Noah got the message, loud and clear. He was to build an ark, make it a specific size with specific contents, and deliver on a specific date. Unlike many of his colleagues, Noah got the facts straigth, built the art and delivered on time.
Granted, by today's standards Noah didn't break any maritime speed records, and his sense of aesthetics left much to be desired. But consider the following: one while the primates were grooving to "Michael Row Your Boat Ashore," Noat designed and built an art with a little more than cubits and wood; and two, his sole contact was The Big Guy in the sky who was always yelling at him. Blessed with twelve years of Sunday school, I'm led to believe that neither Noah nor The Big Guy had any prior experience on a graphics system. The should be applauded for what many today wouldn't consider doing without a color monitor, a few megabytes of memory and a weather report.
Noah's expertise enabled him to accomplish a demanding task. But imagine what he could have done with a little of today's technology. The choices would have been endless: higher ceilings for the giraffes, wider bunks for the hippos, a seperate roost for near-sighted pigeons and sperate play ares for the wolves and the pigs.

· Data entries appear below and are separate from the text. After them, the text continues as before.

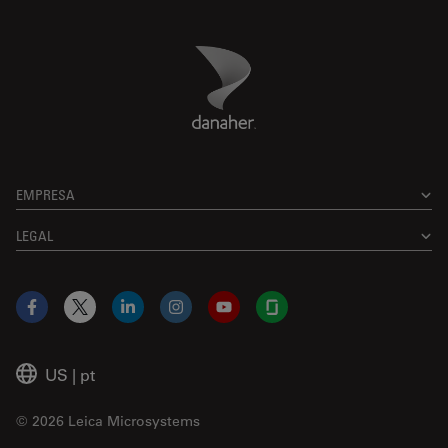
Danaher Logo
Footer
EMPRESA
LEGAL
Facebook
X
LinkedIn
Instagram
YouTube
Glassdoor
US
|
pt
© 2026 Leica Microsystems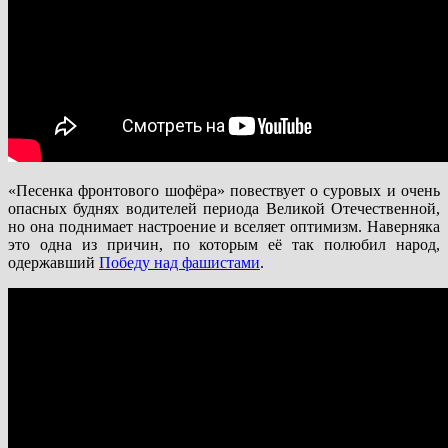
«Песенка фронтового шофёра» повествует о суровых и очень
опасных буднях водителей периода Великой Отечественной,
но она поднимает настроение и вселяет оптимизм. Наверняка
это одна из причин, по которым её так полюбил народ,
одержавший
Победу над фашистами
.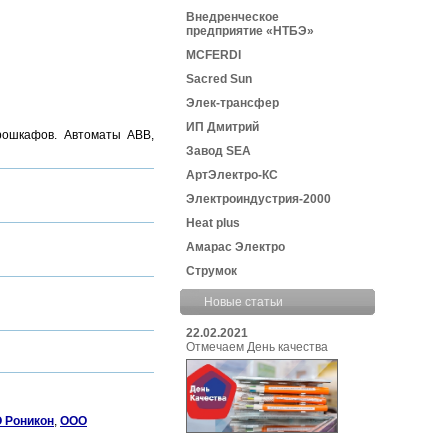
Внедренческое
предприятие «НТБЭ»
MCFERDI
Sacred Sun
Элек-трансфер
ИП Дмитрий
трошкафов. Автоматы ABB,
Завод SEA
АртЭлектро-КС
Электроиндустрия-2000
Heat plus
Амарас Электро
Струмок
Новые статьи
22.02.2021
Отмечаем День качества
 Роникон
,
ООО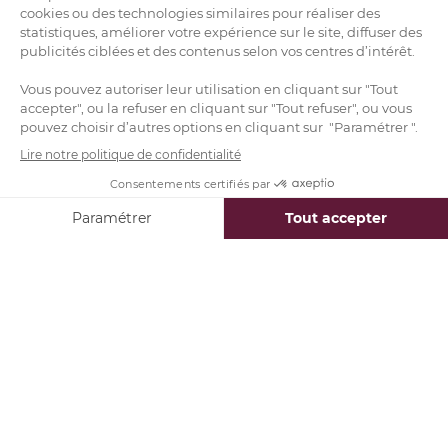
l’EDHEC, de 20h à 22h tous les soirs. » Adapter son
emploi du temps pour inclure des sessions
d’études après des journées épuisantes montre
la
détermination nécessaire pour réussir dans ce
format d’apprentissage
.
4. Résilience et Détermination
Surmonter les défis
La persévérance est une qualité essentielle pour
les étudiants du
BBA Online
, particulièrement
lorsque des défis imprévus surviennent. Monica
Barbotte se rappelle une période particulièrement
difficile : « Je me suis retrouvée à étudier en
coulisse, sur scène, parfois à l’hôtel. Ce n’était pas
facile parce que je n’avais pas forcément des
conditions optimales pour réviser, mais
finalement, j’ai relevé le défi ! » Cette capacité à
s’adapter à des conditions d’étude non idéales est
un témoignage de la
résilience développée par
les étudiants
.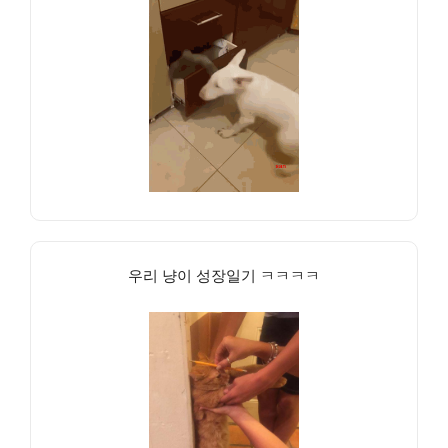
우리 냥이 성장일기 ㅋㅋㅋㅋ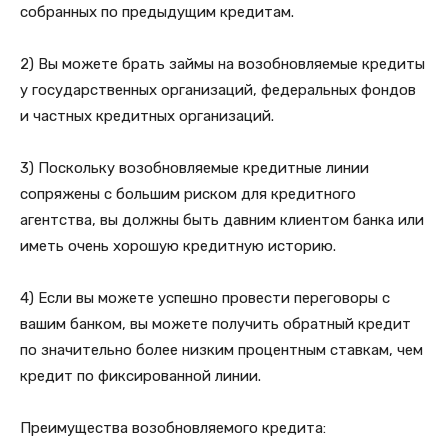
собранных по предыдущим кредитам.
2) Вы можете брать займы на возобновляемые кредиты
у государственных организаций, федеральных фондов
и частных кредитных организаций.
3) Поскольку возобновляемые кредитные линии
сопряжены с большим риском для кредитного
агентства, вы должны быть давним клиентом банка или
иметь очень хорошую кредитную историю.
4) Если вы можете успешно провести переговоры с
вашим банком, вы можете получить обратный кредит
по значительно более низким процентным ставкам, чем
кредит по фиксированной линии.
Преимущества возобновляемого кредита: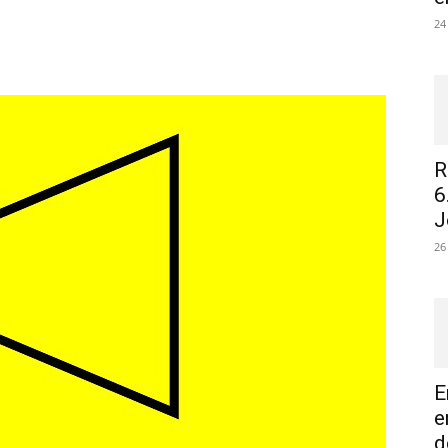
24
R
6
J
26
E
e
d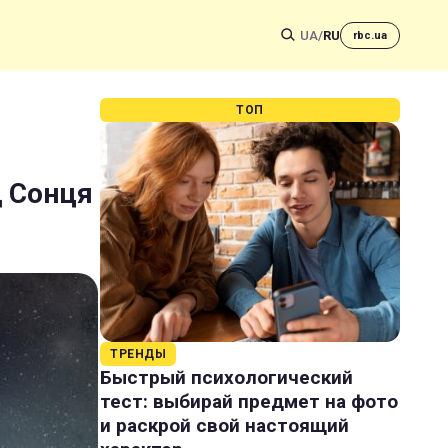
UA
/
RU
rbc.ua
ТОП
д Сонця
ТРЕНДЫ
Быстрый психологический
тест: выбирай предмет на фото
и раскрой свой настоящий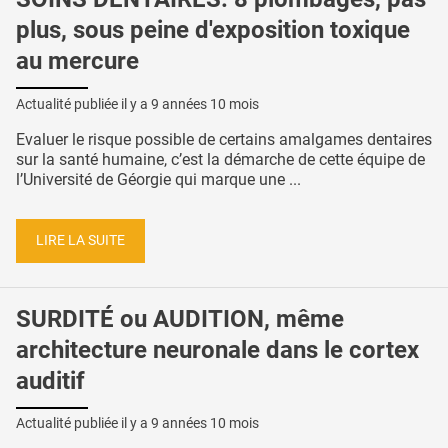
plus, sous peine d'exposition toxique
au mercure
Actualité publiée il y a
9 années 10 mois
Evaluer le risque possible de certains amalgames dentaires
sur la santé humaine, c’est la démarche de cette équipe de
l’Université de Géorgie qui marque une ...
LIRE LA SUITE
SURDITÉ ou AUDITION, même
architecture neuronale dans le cortex
auditif
Actualité publiée il y a
9 années 10 mois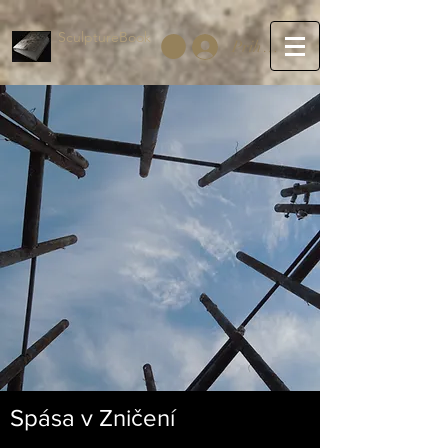
SculptureBook
Prihlásiť sa
Spása v Zničení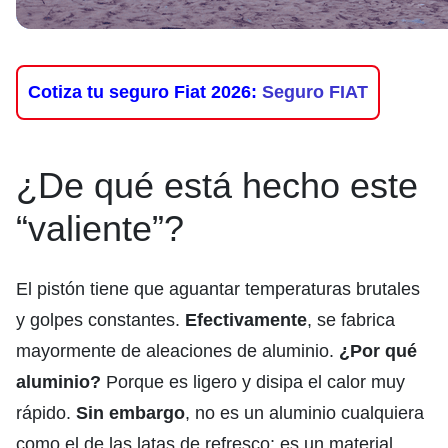
Cotiza tu seguro Fiat 2026:
Seguro FIAT
¿De qué está hecho este
“valiente”?
El pistón tiene que aguantar temperaturas brutales
y golpes constantes.
Efectivamente
, se fabrica
mayormente de aleaciones de aluminio.
¿Por qué
aluminio?
Porque es ligero y disipa el calor muy
rápido.
Sin embargo
, no es un aluminio cualquiera
como el de las latas de refresco; es un material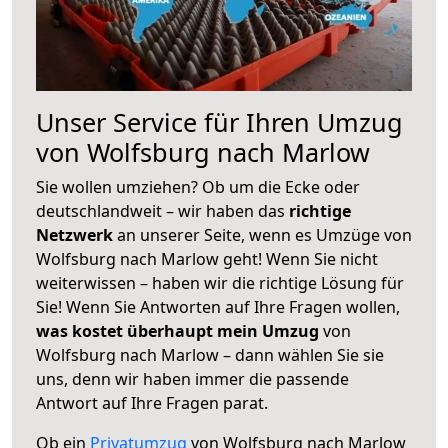
Unser Service für Ihren Umzug
von Wolfsburg nach Marlow
Sie wollen umziehen? Ob um die Ecke oder
deutschlandweit – wir haben das
richtige
Netzwerk
an unserer Seite, wenn es Umzüge von
Wolfsburg nach Marlow geht! Wenn Sie nicht
weiterwissen – haben wir die richtige Lösung für
Sie! Wenn Sie Antworten auf Ihre Fragen wollen,
was kostet überhaupt mein Umzug
von
Wolfsburg nach Marlow – dann wählen Sie sie
uns, denn wir haben immer die passende
Antwort auf Ihre Fragen parat.
Ob ein
Privatumzug
von Wolfsburg nach Marlow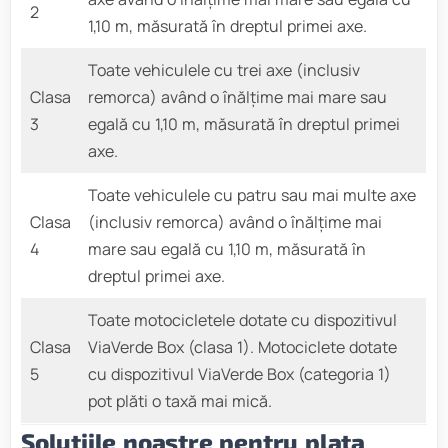
2
1,10 m, măsurată în dreptul primei axe.
Toate vehiculele cu trei axe (inclusiv
Clasa
remorca) având o înălţime mai mare sau
3
egală cu 1,10 m, măsurată în dreptul primei
axe.
Toate vehiculele cu patru sau mai multe axe
Clasa
(inclusiv remorca) având o înălţime mai
4
mare sau egală cu 1,10 m, măsurată în
dreptul primei axe.
Toate motocicletele dotate cu dispozitivul
Clasa
ViaVerde Box (clasa 1). Motociclete dotate
5
cu dispozitivul ViaVerde Box (categoria 1)
pot plăti o taxă mai mică.
Soluțiile noastre pentru plata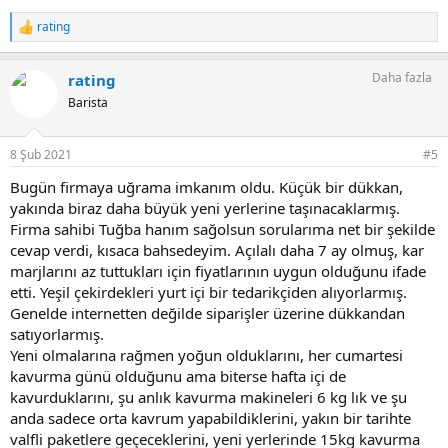
rating
T
e
p
Daha fazla
rating
k
i
Barista
l
e
r
8 Şub 2021
#5
:
Bugün firmaya uğrama imkanım oldu. Küçük bir dükkan,
yakında biraz daha büyük yeni yerlerine taşınacaklarmış.
Firma sahibi Tuğba hanım sağolsun sorularıma net bir şekilde
cevap verdi, kısaca bahsedeyim. Açılalı daha 7 ay olmuş, kar
marjlarını az tuttukları için fiyatlarının uygun olduğunu ifade
etti. Yeşil çekirdekleri yurt içi bir tedarikçiden alıyorlarmış.
Genelde internetten değilde siparişler üzerine dükkandan
satıyorlarmış.
Yeni olmalarına rağmen yoğun olduklarını, her cumartesi
kavurma günü olduğunu ama biterse hafta içi de
kavurduklarını, şu anlık kavurma makineleri 6 kg lık ve şu
anda sadece orta kavrum yapabildiklerini, yakın bir tarihte
valfli paketlere geçeceklerini, yeni yerlerinde 15kg kavurma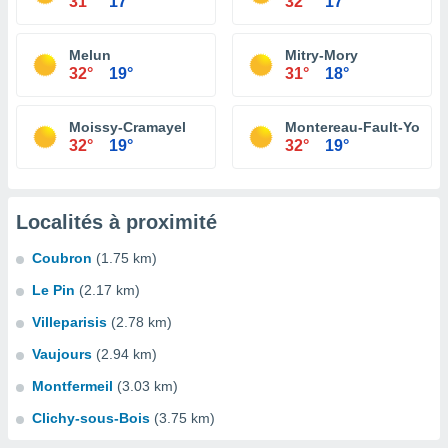
31°
17°
32°
17°
Melun
Mitry-Mory
32°
19°
31°
18°
Moissy-Cramayel
Montereau-Fault-Yonne
32°
19°
32°
19°
Localités à proximité
Coubron
(1.75 km)
Le Pin
(2.17 km)
Villeparisis
(2.78 km)
Vaujours
(2.94 km)
Montfermeil
(3.03 km)
Clichy-sous-Bois
(3.75 km)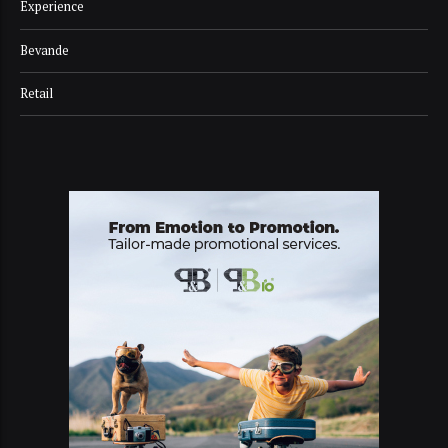
Experience
Bevande
Retail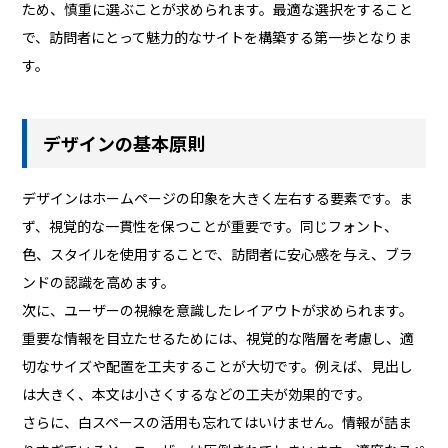
ため、慎重に選ぶことが求められます。最適な選択をすること
で、訪問者にとって魅力的なサイトを構築する第一歩となりま
す。
デザインの基本原則
デザインはホームページの印象を大きく左右する要素です。ま
ず、視覚的な一貫性を保つことが重要です。同じフォント、
色、スタイルを使用することで、訪問者に安心感を与え、ブラ
ンドの認識を高めます。
次に、ユーザーの視線を意識したレイアウトが求められます。
重要な情報を目立たせるためには、視覚的な階層を考慮し、適
切なサイズや配置を工夫することが大切です。例えば、見出し
は大きく、本文は小さくするなどの工夫が効果的です。
さらに、白スペースの活用も忘れてはいけません。情報が詰ま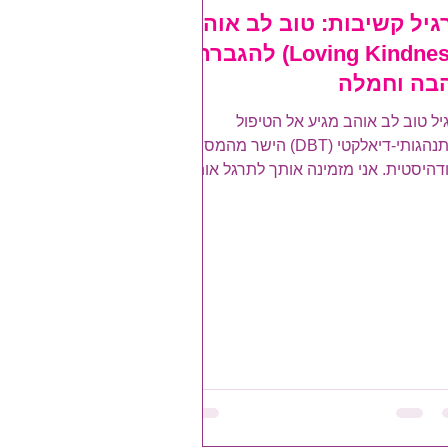
גיל קשיבות: טוב לב אוהב
(Loving Kindness) להגברת
בה וחמלה
יל טוב לב אוהב מגיע אל הטיפול
ההתנהגותי-דיאלקטי (DBT) הישר מהמסורת
דהיסטית. אני מזמינה אותך לתרגל אותו
שיותר, כדי להכניס אל...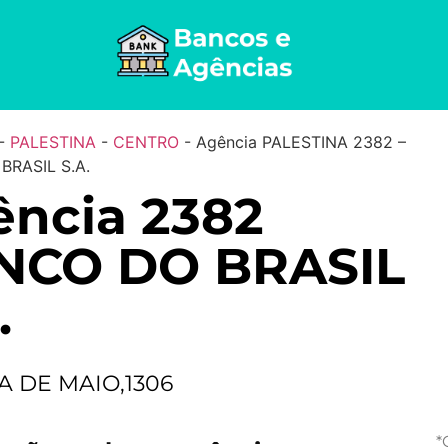
-
PALESTINA
-
CENTRO
-
Agência PALESTINA 2382 –
BRASIL S.A.
ncia 2382
NCO DO BRASIL
.
A DE MAIO,1306
*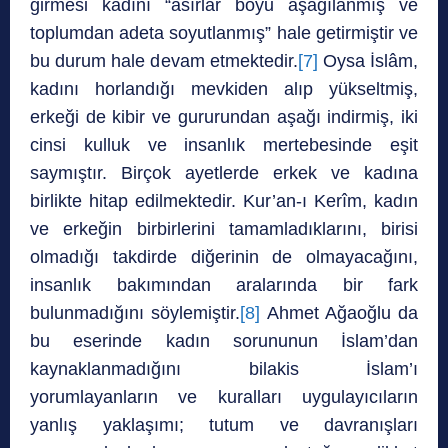
girmesi kadını “asırlar boyu aşağılanmış ve
toplumdan adeta soyutlanmış” hale getirmiştir ve
bu durum hale devam etmektedir.
[7]
Oysa İslâm,
kadını horlandığı mevkiden alıp yükseltmiş,
erkeği de kibir ve gururundan aşağı indirmiş, iki
cinsi kulluk ve insanlık mertebesinde eşit
saymıştır. Birçok ayetlerde erkek ve kadına
birlikte hitap edilmektedir. Kur’an-ı Kerîm, kadın
ve erkeğin birbirlerini tamamladıklarını, birisi
olmadığı takdirde diğerinin de olmayacağını,
insanlık bakımından aralarında bir fark
bulunmadığını söylemiştir.
[8]
Ahmet Ağaoğlu da
bu eserinde kadın sorununun İslam’dan
kaynaklanmadığını bilakis İslam’ı
yorumlayanların ve kuralları uygulayıcıların
yanlış yaklaşımı; tutum ve davranışları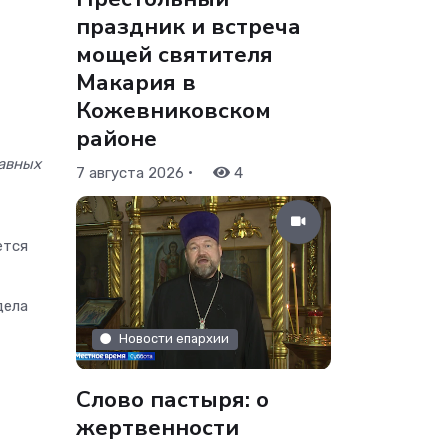
праздник и встреча
мощей святителя
Макария в
Кожевниковском
районе
лавных
•
7 августа 2026
4
ется
дела
Новости епархии
Слово пастыря: о
жертвенности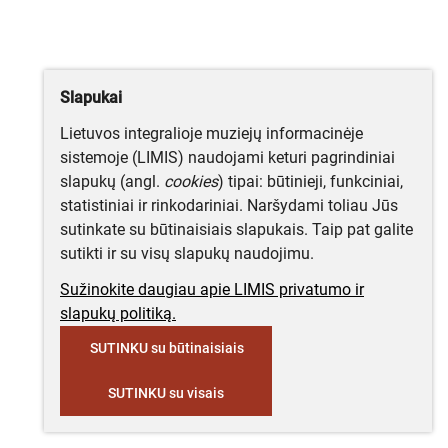
Slapukai
Lietuvos integralioje muziejų informacinėje
sistemoje (LIMIS) naudojami keturi pagrindiniai
slapukų (angl.
cookies
) tipai: būtinieji, funkciniai,
statistiniai ir rinkodariniai. Naršydami toliau Jūs
sutinkate su būtinaisiais slapukais. Taip pat galite
sutikti ir su visų slapukų naudojimu.
Sužinokite daugiau apie LIMIS privatumo ir
slapukų politiką.
SUTINKU su būtinaisiais
SUTINKU su visais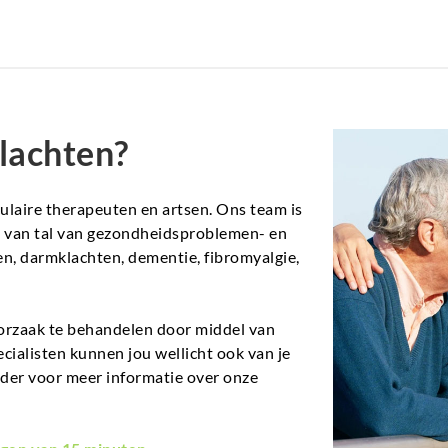
lachten?
aire therapeuten en artsen. Ons team is
en van tal van gezondheidsproblemen- en
n, darmklachten, dementie, fibromyalgie,
orzaak te behandelen door middel van
ecialisten kunnen jou wellicht ook van je
nder voor meer informatie over onze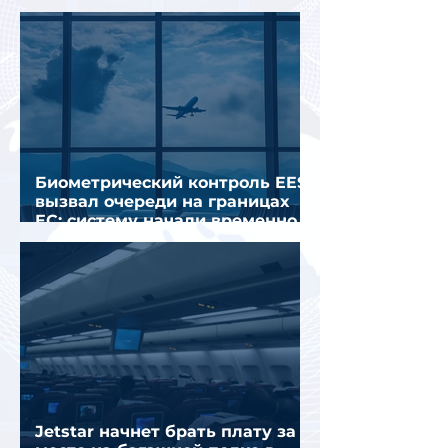
Грецией
Биометрический контроль EES
вызвал очереди на границах
ЕС: систему начали временно
отключать
Jetstar начнет брать плату за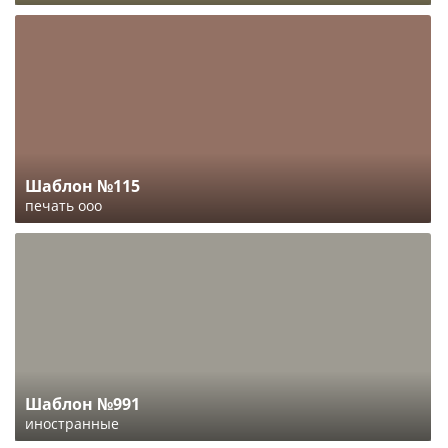
Шаблон №115
печать ооо
Шаблон №991
иностранные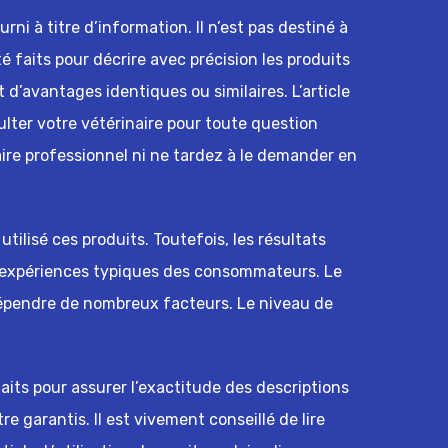
ni à titre d’information. Il n’est pas destiné à
té faits pour décrire avec précision les produits
 d’avantages identiques ou similaires. L’article
ulter votre vétérinaire pour toute question
ire professionnel ni ne tardez à le demander en
tilisé ces produits. Toutefois, les résultats
s expériences typiques des consommateurs. Le
dépendre de nombreux facteurs. Le niveau de
faits pour assurer l’exactitude des descriptions
tre garantis. Il est vivement conseillé de lire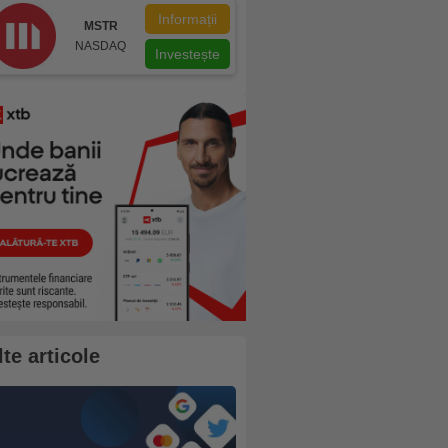
Informații
MSTR
NASDAQ
Investește
lte articole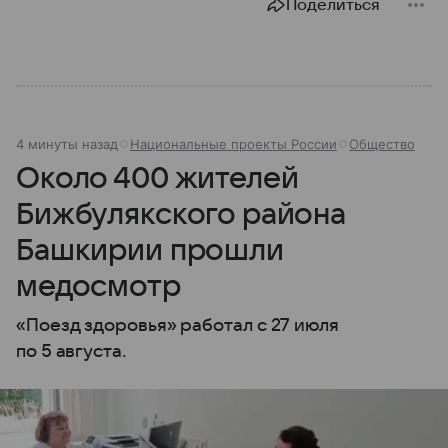
Поделиться
4 минуты назад
Национальные проекты России
Общество
Около 400 жителей
Бижбулякского района
Башкирии прошли
медосмотр
«Поезд здоровья» работал с 27 июля
по 5 августа.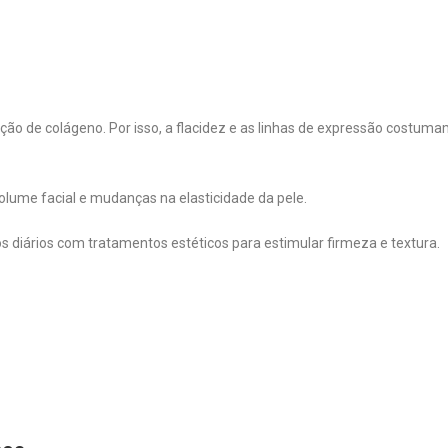
ão de colágeno. Por isso, a flacidez e as linhas de expressão costumam
lume facial e mudanças na elasticidade da pele.
 diários com tratamentos estéticos para estimular firmeza e textura.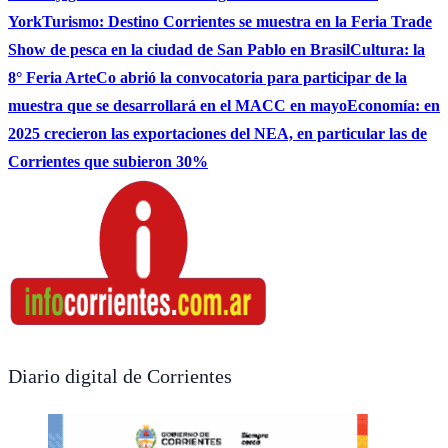
York
Turismo: Destino Corrientes se muestra en la Feria Trade
Show de pesca en la ciudad de San Pablo en Brasil
Cultura: la
8° Feria ArteCo abrió la convocatoria para participar de la
muestra que se desarrollará en el MACC en mayo
Economía: en
2025 crecieron las exportaciones del NEA, en particular las de
Corrientes que subieron 30%
Diario digital de Corrientes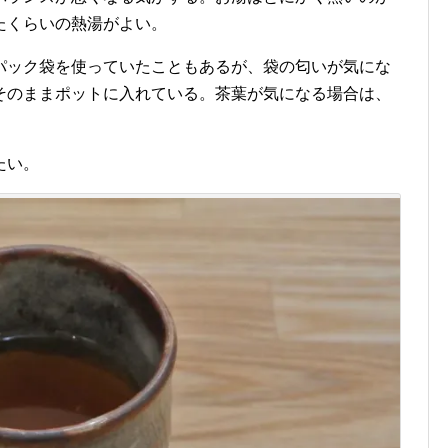
たくらいの熱湯がよい。
パック袋を使っていたこともあるが、袋の匂いが気にな
そのままポットに入れている。茶葉が気になる場合は、
。
たい。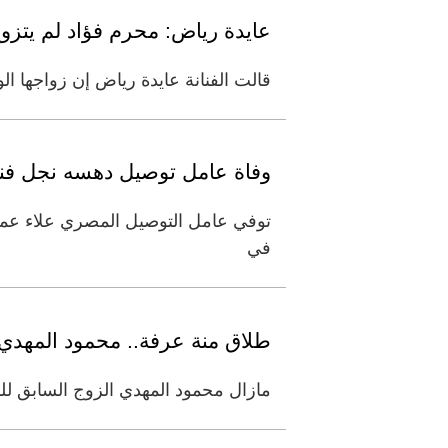
عايدة رياض: محرم فؤاد لم يتزو
قالت الفنانة عايدة رياض إن زواجها ا
وفاة عامل توصيل دهسه نجل ف
توفي عامل التوصيل المصري علاء عما
في
طلاق منة عرفة.. محمود المهدي
مازال محمود المهدي الزوج السابق للن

Countless variations on any configuration could have been created by Noah within minutes. Maybe not an art afterall, maybe a catamaran. They're so much sleeker, and boy, do they turn heads. All of this could've been done, of course, at the touch of his finger and the swivel of his chair sparing his creative genius.
Today designers are being givn the opportunity to explore, create and experiment with thoughts and ideas that in the past only existed in theory, and in theory only existed in the future. The time has come to put down the pencil and pick up the mouse. of course now that I think about it, I wonder if things would've turned out differently. We all know that Noah knew what only one mouse could do.